27. Juli 2010
Es gibt Frauen, die tragen Schmuck nur sporadisch - und es gibt Frauen, die tragen ihren Lieblingsschmuck fast durchgehend Tag und Nacht. Schön, wenn man eine ausgesprochene Vorliebe für schöne Ohrläppchen hat: Auf eine gründliche Reinigung ab und an sollte trotzdem nicht verzichtet werden.

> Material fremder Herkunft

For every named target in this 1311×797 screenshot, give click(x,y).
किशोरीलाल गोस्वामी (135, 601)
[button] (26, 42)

Natürlich ist es auch bei der Ohrsteckerpflege so wie mit allen kleinen Tätigkeiten im Haushalt: Jede(r) hat so seine ganz eigenen Geheimtipps, um den Schmuck hygienisch und das Ohrloch gesund zu halten. In unserer Zusammenstellung möchten wir deshalb einen allgemeinen Überblick geben mit Richtlinien, die eigentlich immer zutreffen - ganz gleich, ob es sich bei Ihren Lieblingssteckern um Gold oder günstigen Modeschmuck handelt. Selbstverständlich gibt es einige günstige Exemplare, die empfindlich reagieren auf Alkohol oder andere Reinigungsmittel. In diesem Fall sind Juwelier und Apotheker des Vertrauens immer ein guter Ansprechpartner bei der Wahl der richtigen Steckerpflege.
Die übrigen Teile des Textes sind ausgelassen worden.